Revisi UU Terorisme Masih Minim Perspektif Korban
- VIVA.co.id/Bayu Nugraha
VIVA.co.id – Revisi Undang-Undang (UU) Nomor 15 tahun 2003 tentang Pemberantasan Tindak Pidana Terorisme dinilai belum menjadikan perspektif korban sebagai hal penting. Pasalnya, dalam draf revisi dianggap belum ada peraturan pelaksanaan pemberian kompensasi yang layak bagi para korban terorisme.
Hal itu disampaikan Direktur Eksekutif Institute Criminal Justice Reform (ICJR), Supriyadi Widodo dalam diskusi tentang perubahan UU Pemberantasan Terorisme di Kawasan Cikini, Jakarta.
"ICJR menilai belum ada peraturan pelaksanaan dalam pemberian hak atas kompensasi, restitusi dan rehabilitasi yang diberikan kepada setiap korban atau ahli waris akibat tindak pidana terorisme," kata Supriyadi di Jakarta, Selasa, 23 Februari 2016.

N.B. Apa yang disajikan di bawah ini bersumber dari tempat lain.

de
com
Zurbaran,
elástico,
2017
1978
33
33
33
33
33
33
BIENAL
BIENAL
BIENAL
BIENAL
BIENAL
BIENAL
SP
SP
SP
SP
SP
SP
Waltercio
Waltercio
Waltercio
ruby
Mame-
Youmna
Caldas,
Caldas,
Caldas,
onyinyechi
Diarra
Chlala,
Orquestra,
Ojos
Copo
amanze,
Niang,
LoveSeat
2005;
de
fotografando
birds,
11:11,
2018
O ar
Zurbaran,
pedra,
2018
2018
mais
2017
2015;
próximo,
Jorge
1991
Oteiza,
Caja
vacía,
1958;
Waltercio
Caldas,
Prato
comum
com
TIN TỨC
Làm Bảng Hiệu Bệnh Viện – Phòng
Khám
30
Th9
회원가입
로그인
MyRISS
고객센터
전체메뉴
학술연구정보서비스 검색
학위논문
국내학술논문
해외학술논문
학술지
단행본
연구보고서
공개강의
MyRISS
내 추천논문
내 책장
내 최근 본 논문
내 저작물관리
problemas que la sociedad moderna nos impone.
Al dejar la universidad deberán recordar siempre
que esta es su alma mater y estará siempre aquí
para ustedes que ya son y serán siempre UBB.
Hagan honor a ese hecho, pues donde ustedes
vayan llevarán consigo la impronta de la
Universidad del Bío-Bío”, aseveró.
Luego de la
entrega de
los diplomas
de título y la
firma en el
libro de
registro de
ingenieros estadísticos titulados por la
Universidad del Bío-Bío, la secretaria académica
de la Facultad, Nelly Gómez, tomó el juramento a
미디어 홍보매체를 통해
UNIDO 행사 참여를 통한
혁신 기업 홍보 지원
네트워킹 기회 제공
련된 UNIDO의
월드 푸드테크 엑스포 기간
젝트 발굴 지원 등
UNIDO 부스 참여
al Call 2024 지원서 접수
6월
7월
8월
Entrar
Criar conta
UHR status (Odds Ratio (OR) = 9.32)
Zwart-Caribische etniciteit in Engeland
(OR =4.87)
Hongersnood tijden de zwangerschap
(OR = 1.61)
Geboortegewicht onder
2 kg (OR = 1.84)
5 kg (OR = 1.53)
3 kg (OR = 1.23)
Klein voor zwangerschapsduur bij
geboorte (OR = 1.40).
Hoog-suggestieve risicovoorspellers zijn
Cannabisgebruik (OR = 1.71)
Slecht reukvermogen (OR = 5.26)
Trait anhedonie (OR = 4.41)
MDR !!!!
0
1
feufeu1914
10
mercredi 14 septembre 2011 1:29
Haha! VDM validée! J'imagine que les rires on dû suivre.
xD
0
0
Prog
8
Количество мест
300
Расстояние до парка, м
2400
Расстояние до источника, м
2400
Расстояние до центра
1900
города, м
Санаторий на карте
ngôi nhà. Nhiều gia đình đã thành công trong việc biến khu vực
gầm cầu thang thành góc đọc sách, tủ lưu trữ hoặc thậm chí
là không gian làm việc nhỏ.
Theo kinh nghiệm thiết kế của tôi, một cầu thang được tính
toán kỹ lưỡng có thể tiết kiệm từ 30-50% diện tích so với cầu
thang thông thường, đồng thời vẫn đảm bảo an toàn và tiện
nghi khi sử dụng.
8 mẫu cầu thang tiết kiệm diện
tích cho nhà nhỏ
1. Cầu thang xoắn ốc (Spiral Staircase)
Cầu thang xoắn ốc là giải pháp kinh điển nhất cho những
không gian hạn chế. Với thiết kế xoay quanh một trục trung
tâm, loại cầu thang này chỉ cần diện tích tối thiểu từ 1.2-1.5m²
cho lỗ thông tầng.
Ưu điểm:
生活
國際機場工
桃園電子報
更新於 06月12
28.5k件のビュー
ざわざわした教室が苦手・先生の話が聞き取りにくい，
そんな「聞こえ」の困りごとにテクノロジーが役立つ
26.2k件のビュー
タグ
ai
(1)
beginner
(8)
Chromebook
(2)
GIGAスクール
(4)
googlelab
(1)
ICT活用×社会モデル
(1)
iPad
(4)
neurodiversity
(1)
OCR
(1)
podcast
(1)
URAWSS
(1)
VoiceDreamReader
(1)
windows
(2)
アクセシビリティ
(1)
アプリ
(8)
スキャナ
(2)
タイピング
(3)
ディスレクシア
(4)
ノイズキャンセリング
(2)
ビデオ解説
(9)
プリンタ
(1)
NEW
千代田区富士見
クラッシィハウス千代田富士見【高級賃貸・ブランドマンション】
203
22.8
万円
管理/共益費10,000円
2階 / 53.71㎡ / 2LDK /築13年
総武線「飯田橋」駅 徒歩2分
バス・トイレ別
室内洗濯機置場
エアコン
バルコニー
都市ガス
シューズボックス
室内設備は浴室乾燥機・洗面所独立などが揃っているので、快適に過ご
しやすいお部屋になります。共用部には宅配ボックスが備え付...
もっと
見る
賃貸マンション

Dia mengatakan, banyak korban terorisme yang belum terehabilitasi secara medis dan psikis dengan baik. Masalah administrasi dan birokrasi rumah sakit selama ini menjadi beban biaya para korban. Pemberian santunan dianggap harusnya diatur dengan jelas.
"Bantuan sosial yang menjadi harapan bagi korban juga minim dilakukan. Jumlah dana yang minim dibandingkan kerugian korban dan tidak meratanya pembagian harus diperbaiki pemerintah," ujarnya menambahkan.

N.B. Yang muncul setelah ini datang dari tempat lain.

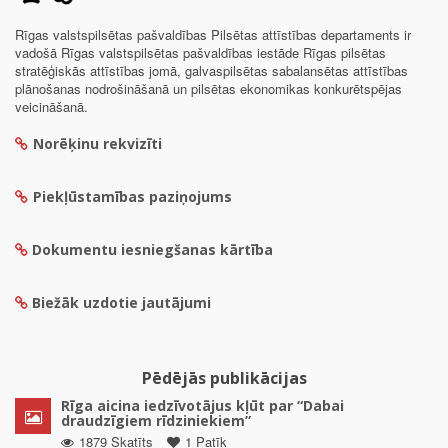
Rīgas valstspilsētas pašvaldības Pilsētas attīstības departaments ir
vadošā Rīgas valstspilsētas pašvaldības iestāde Rīgas pilsētas
stratēģiskās attīstības jomā, galvaspilsētas sabalansētas attīstības
plānošanas nodrošināšanā un pilsētas ekonomikas konkurētspējas
veicināšanā.
Norēķinu rekvizīti
Piekļūstamības paziņojums
Dokumentu iesniegšanas kārtība
Biežāk uzdotie jautājumi
Pēdējās publikācijas
Rīga aicina iedzīvotājus kļūt par “Dabai
draudzīgiem rīdziniekiem”
1879 Skatīts
1 Patīk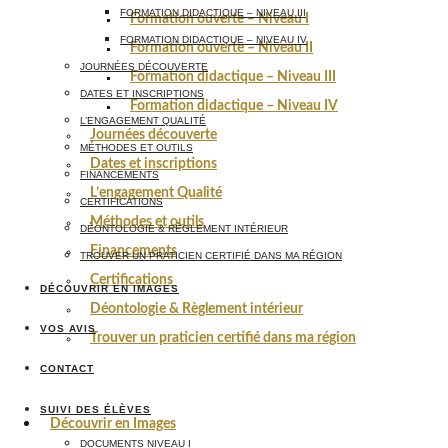
FORMATION DIDACTIQUE – NIVEAU III
Formation ouverte – Niveau I
FORMATION DIDACTIQUE – NIVEAU IV
Formation ouverte – Niveau II
JOURNÉES DÉCOUVERTE
Formation didactique – Niveau III
DATES ET INSCRIPTIONS
Formation didactique – Niveau IV
L’ENGAGEMENT QUALITÉ
Journées découverte
MÉTHODES ET OUTILS
Dates et inscriptions
FINANCEMENTS
L’engagement Qualité
CERTIFICATIONS
Méthodes et outils
DÉONTOLOGIE & RÈGLEMENT INTÉRIEUR
Financements
TROUVER UN PRATICIEN CERTIFIÉ DANS MA RÉGION
Certifications
DÉCOUVRIR EN IMAGES
Déontologie & Règlement intérieur
VOS AVIS
Trouver un praticien certifié dans ma région
CONTACT
SUIVI DES ÉLÈVES
Découvrir en Images
DOCUMENTS NIVEAU I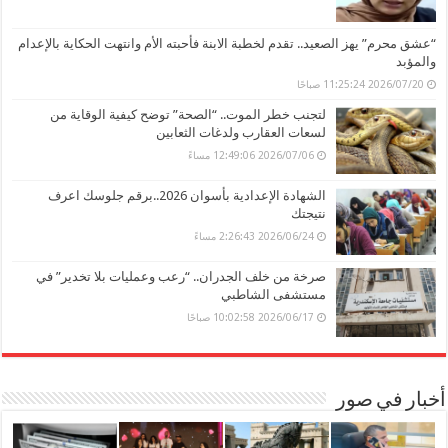
“عشق محرم” يهز الصعيد.. تقدم لخطبة الابنة فأحبته الأم وانتهت الحكاية بالإعدام
والمؤبد
2026/07/20 11:25:24 صباحًا
لتجنب خطر الموت.. “الصحة” توضح كيفية الوقاية من
لسعات العقارب ولدغات الثعابين
2026/07/06 12:49:06 مساءً
الشهادة الإعدادية بأسوان 2026..برقم جلوسك اعرف
نتيجتك
2026/06/24 2:26:43 مساءً
صرخة من خلف الجدران.. “رعب وعمليات بلا تخدير” في
مستشفى الشاطبي
2026/06/17 10:02:58 صباحًا
أخبار في صور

Hal yang sama juga diungkapkan Tenaga Ahli Lembaga Perlindungan Saksi dan Korban (LPSK), Rully Novian yang menilai kompensasi yang diberikan pemerintah dalam praktiknya menemukan kendala. Apalagi ganti rugi dan bentuk rehabilitasi hanya diartikan dalam hal kerugian materiil.

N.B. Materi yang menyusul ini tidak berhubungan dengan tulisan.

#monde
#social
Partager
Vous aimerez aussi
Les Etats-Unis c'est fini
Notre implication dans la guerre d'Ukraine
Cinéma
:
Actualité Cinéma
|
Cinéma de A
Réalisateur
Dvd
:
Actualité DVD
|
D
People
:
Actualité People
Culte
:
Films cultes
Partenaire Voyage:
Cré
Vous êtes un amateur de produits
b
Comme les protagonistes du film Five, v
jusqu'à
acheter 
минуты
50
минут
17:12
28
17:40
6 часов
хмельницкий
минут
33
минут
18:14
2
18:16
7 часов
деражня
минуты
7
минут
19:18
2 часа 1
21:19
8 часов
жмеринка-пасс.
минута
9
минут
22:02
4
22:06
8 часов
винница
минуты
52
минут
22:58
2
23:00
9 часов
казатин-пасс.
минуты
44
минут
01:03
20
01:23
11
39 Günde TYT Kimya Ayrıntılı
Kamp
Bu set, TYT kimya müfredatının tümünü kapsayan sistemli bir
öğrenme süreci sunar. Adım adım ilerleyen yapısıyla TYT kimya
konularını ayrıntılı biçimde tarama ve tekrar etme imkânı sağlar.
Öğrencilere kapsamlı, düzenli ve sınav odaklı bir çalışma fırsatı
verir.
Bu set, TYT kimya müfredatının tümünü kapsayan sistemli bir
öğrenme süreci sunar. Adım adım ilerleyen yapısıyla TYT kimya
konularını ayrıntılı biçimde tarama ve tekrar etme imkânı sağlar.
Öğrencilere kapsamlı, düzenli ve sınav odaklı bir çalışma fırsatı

"Saat ini ganti rugi bagi korban lebih banyak ditujukan bagi ganti rugi yang bersifat material yakni kerugian yang faktual berdasarkan bukti-bukti yang dapat disediakan korban dan tidak mencakup ganti rugi immaterial misalnya ganti rugi akibat kecacatan tubuh atau pendapatan yang hilang karena sakit," kata Rully.
Dia berharap, perubahan UU Terorisme yang akan dibahas pemerintah dan DPR menambahkan lagi masalah reparasi hak bagi korban terorisme. "Tanpa memberbaiki hal itu, RUU Terorisme hanya murni demi kebutuhan negara melawan terorisme tanpa memikirkan korbannya."
Revisi UU Pemberantasan Tindak Pidana Terorisme digulirkan pascaledakan Bom Sarinah di Kawasan Thamrin pada 14 Januari 2016 silam. Presiden Joko Widodo saat rapat konsultasi bersama pimpinan lembaga negara sepakat bahwa revisi UU harus dilakukan demi efektivitas penanganan terorisme di Indonesia.